-- What the exercise asks --
Which lines in the records below contain the word "Schumacher"? Copy each one out.

-- Data under study --
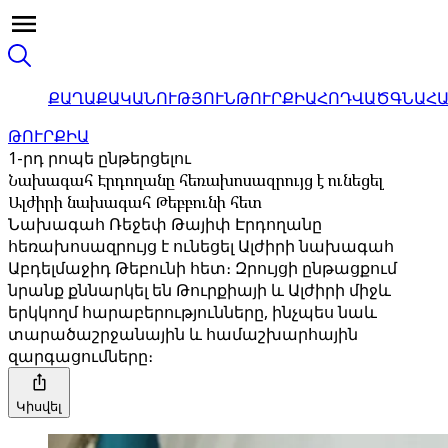
ՔԱՂԱՔԱԿԱՆՈՒԹՅՈՒՆ
ԹՈՒՐՔԻԱ
ՀՈԴՎԱԾ
ԳՆԱՀ
ԹՈՒՐՔԻԱ
1-րդ րոպե ընթերցելու
Նախագահ Էրդողանը հեռախոսազրույց է ունեցել
Ալժիրի նախագահ Թեբբունի հետ
Նախագահ Ռեջեփ Թայիփ Էրդողանը
հեռախոսազրույց է ունեցել Ալժիրի նախագահ
Աբդելմաջիդ Թեբունի հետ։ Զրույցի ընթացքում
նրանք քննարկել են Թուրքիայի և Ալժիրի միջև
երկկողմ հարաբերությունները, ինչպես նաև
տարածաշրջանային և համաշխարհային
զարգացումները։
Կիսվել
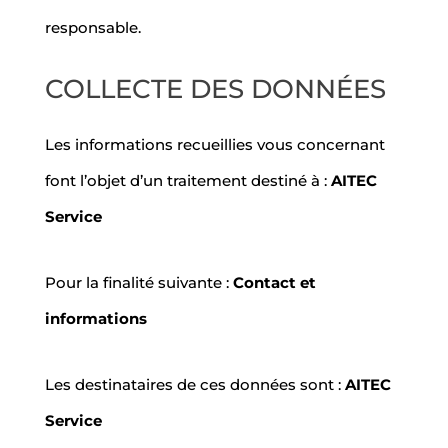
responsable.
COLLECTE DES DONNÉES
Les informations recueillies vous concernant
font l’objet d’un traitement destiné à :
AITEC
Service
Pour la finalité suivante :
Contact et
informations
Les destinataires de ces données sont :
AITEC
Service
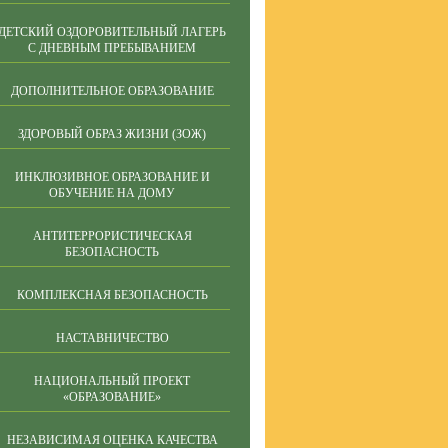
ДЕТСКИЙ ОЗДОРОВИТЕЛЬНЫЙ ЛАГЕРЬ
С ДНЕВНЫМ ПРЕБЫВАНИЕМ
ДОПОЛНИТЕЛЬНОЕ ОБРАЗОВАНИЕ
ЗДОРОВЫЙ ОБРАЗ ЖИЗНИ (ЗОЖ)
ИНКЛЮЗИВНОЕ ОБРАЗОВАНИЕ И
ОБУЧЕНИЕ НА ДОМУ
АНТИТЕРРОРИСТИЧЕСКАЯ
БЕЗОПАСНОСТЬ
КОМПЛЕКСНАЯ БЕЗОПАСНОСТЬ
НАСТАВНИЧЕСТВО
НАЦИОНАЛЬНЫЙ ПРОЕКТ
«ОБРАЗОВАНИЕ»
НЕЗАВИСИМАЯ ОЦЕНКА КАЧЕСТВА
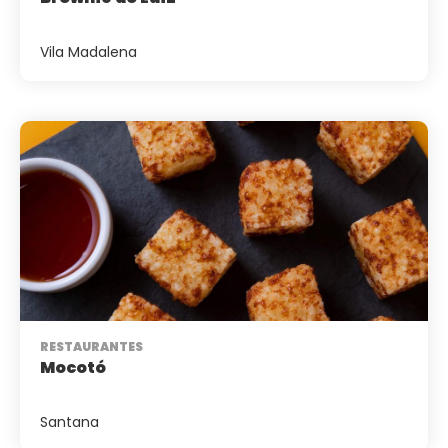
Vila Madalena
RESTAURANTES
Mocotó
Santana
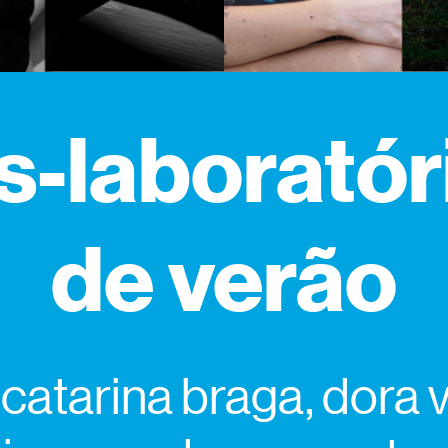
s-laboratór
de verão
catarina braga, dora vi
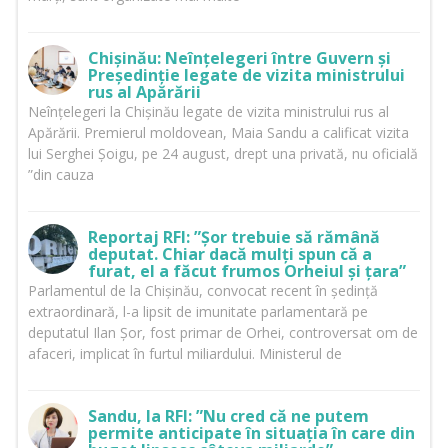
Chișinău: Neînțelegeri între Guvern și
Președinție legate de vizita ministrului
rus al Apărării
Neînțelegeri la Chișinău legate de vizita ministrului rus al
Apărării. Premierul moldovean, Maia Sandu a calificat vizita
lui Serghei Șoigu, pe 24 august, drept una privată, nu oficială
”din cauza
Reportaj RFI: ”Șor trebuie să rămână
deputat. Chiar dacă mulți spun că a
furat, el a făcut frumos Orheiul și țara”
Parlamentul de la Chișinău, convocat recent în ședință
extraordinară, l-a lipsit de imunitate parlamentară pe
deputatul Ilan Șor, fost primar de Orhei, controversat om de
afaceri, implicat în furtul miliardului. Ministerul de
Sandu, la RFI: ”Nu cred că ne putem
permite anticipate în situația în care din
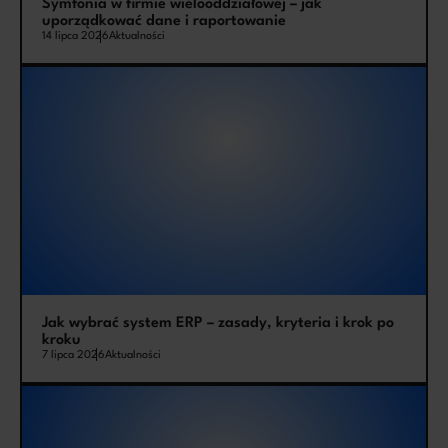
Symfonia w firmie wielooddziałowej – jak
uporządkować dane i raportowanie
14 lipca 2026
Aktualności
Jak wybrać system ERP – zasady, kryteria i krok po
kroku
7 lipca 2026
Aktualności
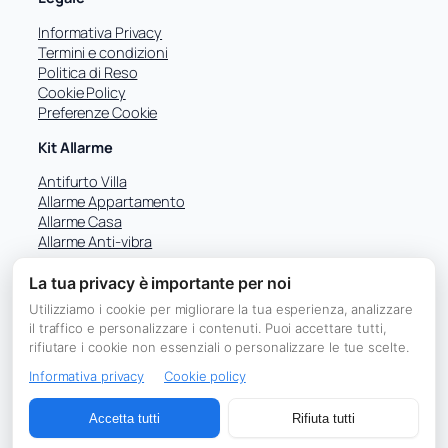
Informativa Privacy
Termini e condizioni
Politica di Reso
Cookie Policy
Preferenze Cookie
Kit Allarme
Antifurto Villa
Allarme Appartamento
Allarme Casa
Allarme Anti-vibra
La tua privacy è importante per noi
Utilizziamo i cookie per migliorare la tua esperienza, analizzare
Facebook
il traffico e personalizzare i contenuti. Puoi accettare tutti,
rifiutare i cookie non essenziali o personalizzare le tue scelte.
Informativa privacy
Cookie policy
© 2026 ACW Smart – Sicurezza Professionale
| Michele Paolucci | P.IVA IT01350280689 | Via Degli Ulivi 35,
Accetta tutti
Rifiuta tutti
65013 Città Sant’Angelo (Pescara)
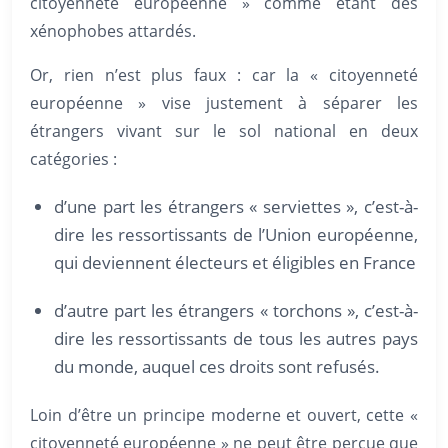
citoyenneté européenne » comme étant des
xénophobes attardés.
Or, rien n’est plus faux : car la « citoyenneté
européenne » vise justement à séparer les
étrangers vivant sur le sol national en deux
catégories :
d’une part les étrangers « serviettes », c’est-à-
dire les ressortissants de l’Union européenne,
qui deviennent électeurs et éligibles en France
d’autre part les étrangers « torchons », c’est-à-
dire les ressortissants de tous les autres pays
du monde, auquel ces droits sont refusés.
Loin d’être un principe moderne et ouvert, cette «
citoyenneté européenne » ne peut être perçue que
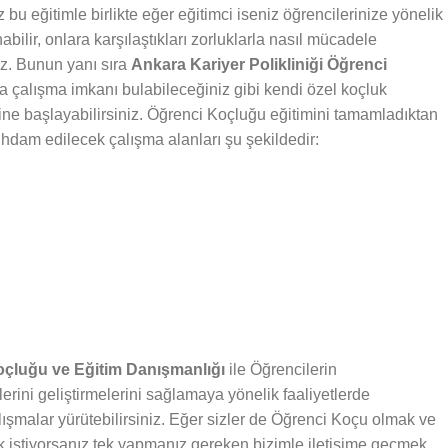
bu eğitimle birlikte eğer eğitimci iseniz öğrencilerinize yönelik
abilir, onlara karşılaştıkları zorluklarla nasıl mücadele
iz. Bunun yanı sıra
Ankara Kariyer Polikliniği Öğrenci
da çalışma imkanı bulabileceğiniz gibi kendi özel koçluk
rine başlayabilirsiniz. Öğrenci Koçluğu eğitimini tamamladıktan
stihdam edilecek çalışma alanları şu şekildedir:
Koçluğu ve Eğitim Danışmanlığı
ile Öğrencilerin
lerini geliştirmelerini sağlamaya yönelik faaliyetlerde
lışmalar yürütebilirsiniz. Eğer sizler de Öğrenci Koçu olmak ve
 istiyorsanız tek yapmanız gereken bizimle iletişime geçmek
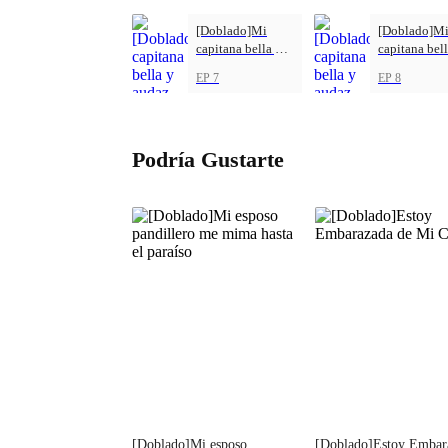
[Doblado]Mi
[Doblado]M
capitana bella y
capitana bell
audaz
audaz
EP 7
EP 8
Podría Gustarte
[Doblado]Mi esposo
[Doblado]Estoy Embar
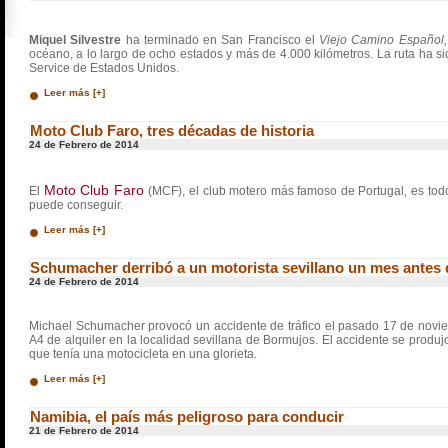
Miquel Silvestre
ha terminado en San Francisco el
Viejo Camino Español,
océano, a lo largo de ocho estados y más de 4.000 kilómetros. La ruta ha sido
Service de Estados Unidos.
Leer más [+]
Moto Club Faro, tres décadas de historia
24 de Febrero de 2014
Moto Club Faro
El
(MCF), el club motero más famoso de Portugal, es tod
puede conseguir.
Leer más [+]
Schumacher derribó a un motorista sevillano un mes antes 
24 de Febrero de 2014
Michael Schumacher provocó un accidente de tráfico el pasado 17 de novie
A4 de alquiler en la localidad sevillana de Bormujos. El accidente se prod
que tenía una motocicleta en una glorieta.
Leer más [+]
Namibia, el país más peligroso para conducir
21 de Febrero de 2014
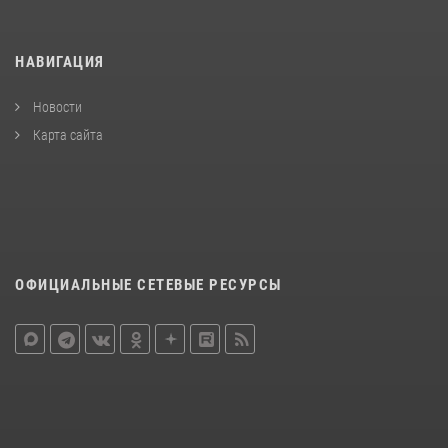
НАВИГАЦИЯ
Новости
Карта сайта
ОФИЦИАЛЬНЫЕ СЕТЕВЫЕ РЕСУРСЫ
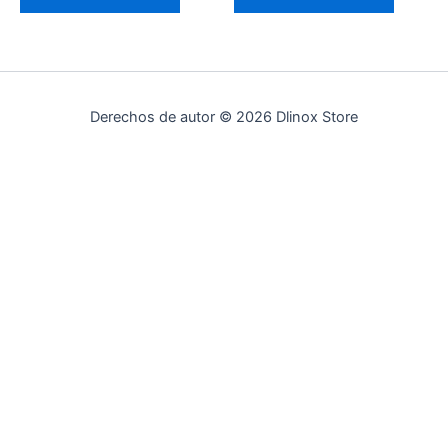
Derechos de autor © 2026 Dlinox Store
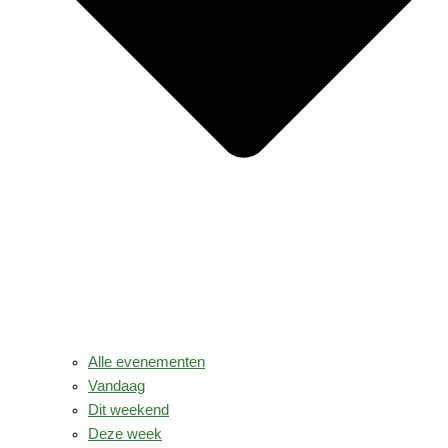
Alle evenementen
Vandaag
Dit weekend
Deze week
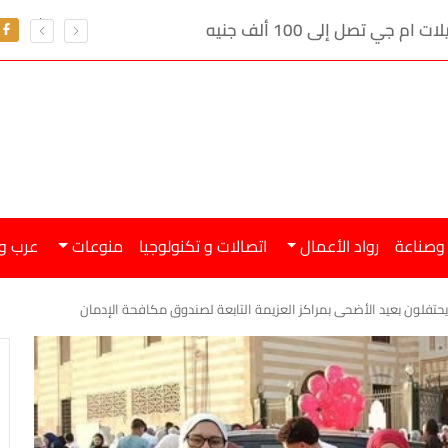
ي تصل إلى 100 ألف جنيه
 وصناعة
رواد الأعمال
اتصالات و تكنولوجيا
منوعات
عرب و
حتفلون بعيد الأضحى بمراكز العزيمة التابعة لصندوق مكافحة الإدمان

-- Task output --
Schumacher derribó a un motorista sevillano un mes antes 
Michael Schumacher provocó un accidente de tráfico el pasado 17 de novie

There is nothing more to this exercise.